Je ne puis amollir une dure beauté,
Qui, las ! tout au contraire accroist sa cruauté
Par mes pleurs, par mon sang, mes soupirs et ma flame.


LII


Bien que le mal d’Amour, qui me rend furieux,
Passe tout desespoir d’un amant miserable,
Si ne m’en plains-je point, et le trouve agreable,
Car ce qui vient de vous m’est tousjours gracieux.

Je reçoy plus de bien à mourir pour vos yeux,
Qu’à vivre au gré d’une autre à mes vœux favorable ;
Tant peut l’affection d’une chose honorable,
Qui fait aimer sa perte et en estre envieux !

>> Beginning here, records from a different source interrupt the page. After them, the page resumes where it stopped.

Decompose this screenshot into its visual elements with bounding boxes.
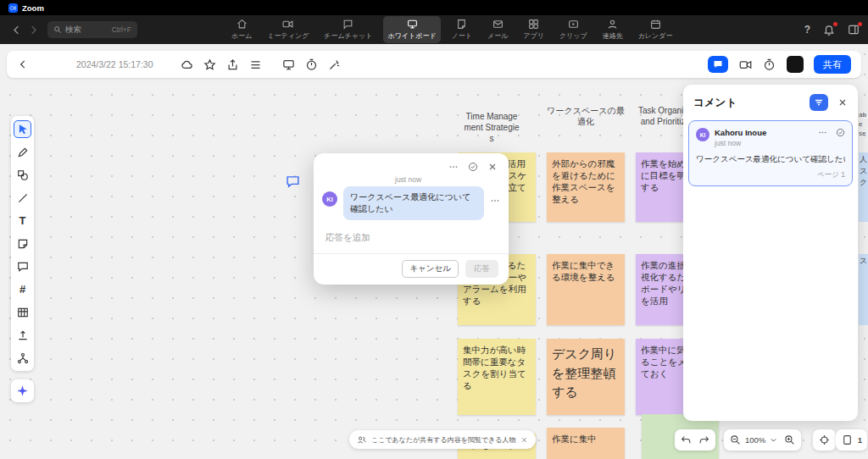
laser-pointer-icon[interactable]	[328, 58, 341, 71]
zoom-menu-button[interactable]	[766, 433, 781, 447]
sticky-note[interactable]: 外部からの邪魔を避けるために作業スペースを整える	[547, 152, 625, 222]
nav-back-icon[interactable]	[10, 24, 23, 36]
close-panel-button[interactable]	[837, 97, 848, 108]
chat-icon	[342, 19, 353, 30]
reply-input[interactable]: 応答を追加	[314, 232, 509, 244]
pages-button[interactable]	[838, 431, 856, 449]
redo-button[interactable]	[695, 431, 713, 449]
more-options-icon[interactable]	[818, 128, 827, 137]
comment-anchor-icon[interactable]	[285, 174, 301, 189]
mindmap-tool[interactable]	[14, 349, 31, 367]
comment-tool[interactable]	[14, 257, 31, 275]
message-more-icon[interactable]	[490, 196, 500, 206]
calendar-icon	[650, 19, 661, 30]
close-icon	[837, 97, 848, 108]
comments-filter-button[interactable]	[810, 94, 828, 111]
home-icon	[236, 19, 248, 30]
star-favorite-icon[interactable]	[203, 58, 216, 71]
sticky-note[interactable]: デスク周りを整理整頓する	[547, 339, 625, 415]
board-back-icon[interactable]	[17, 58, 29, 70]
nav-item-calendar[interactable]: カレンダー	[634, 16, 677, 43]
line-tool[interactable]	[14, 189, 31, 207]
note-icon	[456, 19, 467, 30]
share-button[interactable]: 共有	[814, 55, 851, 74]
nav-item-home[interactable]: ホーム	[227, 16, 256, 43]
comment-bubble-icon	[17, 261, 29, 273]
sticky-note[interactable]: 作業に集中できる環境を整える	[547, 254, 625, 325]
nav-forward-icon[interactable]	[27, 24, 40, 36]
export-icon[interactable]	[226, 58, 239, 71]
upload-tool[interactable]	[14, 326, 31, 344]
select-tool[interactable]	[14, 120, 31, 138]
nav-item-contacts[interactable]: 連絡先	[598, 16, 627, 43]
comments-panel: コメント KI Kahoru Inoue just now ワークスペース最適化…	[683, 85, 858, 421]
pen-tool[interactable]	[14, 143, 31, 161]
upload-icon	[17, 329, 29, 341]
avatar: KI	[696, 128, 709, 141]
cancel-button[interactable]: キャンセル	[402, 260, 459, 278]
zoom-out-button[interactable]	[726, 431, 744, 449]
comments-toggle-button[interactable]	[708, 56, 728, 73]
zoom-out-icon	[730, 434, 741, 445]
table-icon	[17, 307, 29, 318]
people-icon	[357, 435, 366, 445]
nav-item-meetings[interactable]: ミーティング	[263, 16, 313, 43]
comment-message: ワークスペース最適化について確認したい	[696, 154, 845, 165]
timer-icon[interactable]	[305, 58, 318, 71]
sticky-note[interactable]: 集中力が高い時間帯に重要なタスクを割り当てる	[458, 339, 536, 415]
column-header-time-management[interactable]: Time Management Strategies	[463, 111, 520, 144]
resolve-check-icon[interactable]	[468, 162, 478, 172]
line-icon	[17, 192, 29, 204]
text-tool[interactable]: T	[14, 212, 31, 230]
stopwatch-icon[interactable]	[763, 58, 776, 71]
column-header-clipped[interactable]: ab e se	[859, 111, 867, 140]
frame-tool[interactable]: #	[14, 280, 31, 298]
board-title-timestamp[interactable]: 2024/3/22 15:17:30	[76, 59, 153, 69]
reply-button[interactable]: 応答	[465, 260, 498, 278]
comment-card[interactable]: KI Kahoru Inoue just now ワークスペース最適化について確…	[688, 120, 853, 186]
sticky-note-tool[interactable]	[14, 235, 31, 252]
zoom-in-icon	[784, 434, 795, 445]
cloud-sync-icon[interactable]	[181, 58, 193, 71]
nav-item-mail[interactable]: メール	[483, 16, 512, 43]
redo-icon	[698, 434, 709, 445]
share-visibility-notice: ここであなたが共有する内容を閲覧できる人物	[349, 430, 536, 449]
sticky-note[interactable]: 作業に集中	[547, 428, 625, 459]
profile-button[interactable]	[848, 24, 860, 36]
dismiss-notice-button[interactable]	[520, 436, 528, 444]
comment-thread-popup: just now KI ワークスペース最適化について確認したい 応答を追加 キャ…	[314, 153, 509, 285]
ai-assistant-button[interactable]	[11, 379, 34, 402]
fit-to-screen-button[interactable]	[815, 431, 833, 449]
menu-icon[interactable]	[249, 58, 262, 71]
locate-icon	[819, 434, 830, 445]
search-input[interactable]: 検索 Ctrl+F	[47, 21, 137, 38]
help-icon[interactable]: ?	[804, 24, 810, 36]
filter-icon	[814, 97, 824, 108]
nav-item-notes[interactable]: ノート	[448, 16, 476, 43]
resolve-check-icon[interactable]	[836, 128, 845, 137]
user-avatar-swatch[interactable]	[787, 56, 804, 73]
zoom-level[interactable]: 100%	[745, 435, 765, 445]
board-toolbar: 2024/3/22 15:17:30 共有	[7, 51, 861, 78]
nav-item-team-chat[interactable]: チームチャット	[320, 16, 376, 43]
org-chart-icon	[17, 352, 29, 364]
locate-control	[813, 429, 836, 451]
nav-item-whiteboard[interactable]: ホワイトボード	[383, 16, 440, 43]
shapes-tool[interactable]	[14, 166, 31, 184]
nav-item-clips[interactable]: クリップ	[555, 16, 592, 43]
whiteboard-icon	[407, 19, 418, 30]
present-monitor-icon[interactable]	[282, 58, 295, 71]
sticky-note-clipped[interactable]: ス	[859, 254, 868, 325]
more-options-icon[interactable]	[448, 162, 459, 172]
notifications-button[interactable]	[823, 24, 835, 36]
sticky-note-clipped[interactable]: 人 ス ク	[859, 152, 868, 222]
zoom-in-button[interactable]	[781, 431, 798, 449]
close-icon[interactable]	[487, 162, 498, 172]
comment-timestamp: just now	[715, 139, 766, 147]
table-tool[interactable]	[14, 303, 31, 321]
undo-button[interactable]	[677, 431, 695, 449]
nav-item-apps[interactable]: アプリ	[519, 16, 548, 43]
column-header-workspace[interactable]: ワークスペースの最適化	[546, 105, 626, 127]
comment-author: Kahoru Inoue	[715, 128, 766, 137]
camera-icon[interactable]	[739, 58, 752, 71]
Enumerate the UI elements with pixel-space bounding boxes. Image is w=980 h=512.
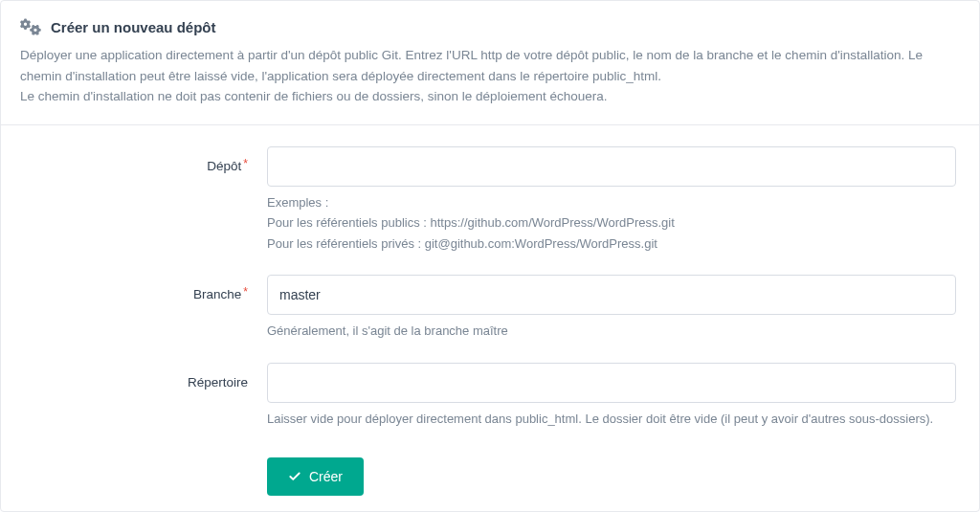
input-col-repo: Exemples : Pour les référentiels publics… [267,146,956,254]
submit-col: Créer [267,457,364,496]
branch-label: Branche [193,287,241,301]
required-star-icon: * [243,157,248,170]
directory-label: Répertoire [188,375,248,390]
input-col-branch: Généralement, il s'agit de la branche ma… [267,275,956,341]
repo-helper-line1: Pour les référentiels publics : https://… [267,212,956,233]
header-description-1: Déployer une application directement à p… [20,45,960,86]
header-description-2: Le chemin d'installation ne doit pas con… [20,86,960,107]
label-col-branch: Branche* [20,275,267,302]
directory-helper: Laisser vide pour déployer directement d… [267,409,956,429]
required-star-icon: * [243,285,248,299]
repo-input[interactable] [267,146,956,187]
label-col-repo: Dépôt* [20,146,267,174]
form-header: Créer un nouveau dépôt Déployer une appl… [1,1,979,125]
cogs-icon [20,18,41,35]
repo-helper-intro: Exemples : [267,192,956,212]
create-button-label: Créer [309,469,343,484]
repo-label: Dépôt [207,159,241,173]
title-row: Créer un nouveau dépôt [20,18,960,35]
check-icon [288,470,301,483]
form-row-repo: Dépôt* Exemples : Pour les référentiels … [20,146,960,254]
label-col-directory: Répertoire [20,363,267,390]
page-title: Créer un nouveau dépôt [51,19,216,35]
create-button[interactable]: Créer [267,457,364,496]
form-row-directory: Répertoire Laisser vide pour déployer di… [20,363,960,429]
form-row-branch: Branche* Généralement, il s'agit de la b… [20,275,960,341]
branch-input[interactable] [267,275,956,315]
submit-row: Créer [20,457,960,496]
input-col-directory: Laisser vide pour déployer directement d… [267,363,956,429]
branch-helper: Généralement, il s'agit de la branche ma… [267,321,956,341]
repo-helper: Exemples : Pour les référentiels publics… [267,192,956,254]
repo-helper-line2: Pour les référentiels privés : git@githu… [267,234,956,254]
form-body: Dépôt* Exemples : Pour les référentiels … [1,125,979,512]
directory-input[interactable] [267,363,956,403]
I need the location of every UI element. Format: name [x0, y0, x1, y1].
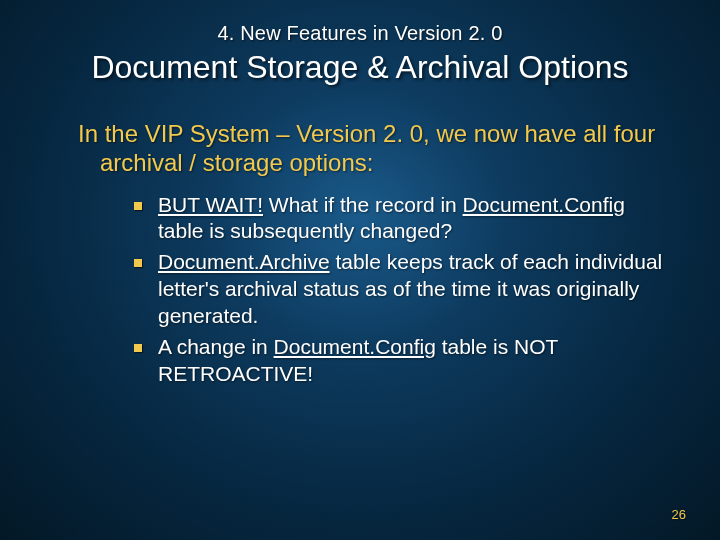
bullet-term: Document.Config: [463, 193, 625, 216]
list-item: A change in Document.Config table is NOT…: [134, 334, 666, 388]
bullet-after: table is subsequently changed?: [158, 219, 452, 242]
bullet-mid: A change in: [158, 335, 274, 358]
slide-pretitle: 4. New Features in Version 2. 0: [36, 22, 684, 45]
lead-text: In the VIP System – Version 2. 0, we now…: [78, 120, 684, 178]
bullet-term: Document.Config: [274, 335, 436, 358]
bullet-term: Document.Archive: [158, 250, 330, 273]
bullet-mid: What if the record in: [263, 193, 463, 216]
slide: 4. New Features in Version 2. 0 Document…: [0, 0, 720, 540]
list-item: BUT WAIT! What if the record in Document…: [134, 192, 666, 246]
slide-title: Document Storage & Archival Options: [36, 49, 684, 86]
list-item: Document.Archive table keeps track of ea…: [134, 249, 666, 330]
page-number: 26: [672, 507, 686, 522]
bullet-list: BUT WAIT! What if the record in Document…: [134, 192, 684, 388]
bullet-prefix: BUT WAIT!: [158, 193, 263, 216]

Mais si, vous adorant d’un obstiné courage,
Vous ne croyez, madame, à mon palle visage,
A mes pleurs, à mes vers, et à mon déconfort ;

Quel espoir desormais faut-il plus que je suive,
Fors mourir devant vous ! Mais la preuve est tardive,
Quand le mal seulement se connoist par la mort.


STANCES


Quand au matin le grand flambeau des cieux,
Pere du jour, commence sa carriere,
La nuit s’envole, et sa belle lumiere
Mille thresors ouvre devant nos yeux.

Quand au premier le flambeau de mon ame,
Mon beau soleil à mes sens éclaira
Tout bas desir de moy se retira,
Ravi de voir les beautez de ma dame.

Mais, comme on voit Phœbus en s’avançant
Sur le midy plus de chaleur espandre,
Les vens cesser et la terre se fandre
Aux rais du chaud, nostre œil esblouyssant.

Ainsi la flamme éprise en mon courage,
Aux premiers jours blüettant doucemant,
Est creüe en force et me va consumant,
Troublant ma veuë au cours de mon voyage.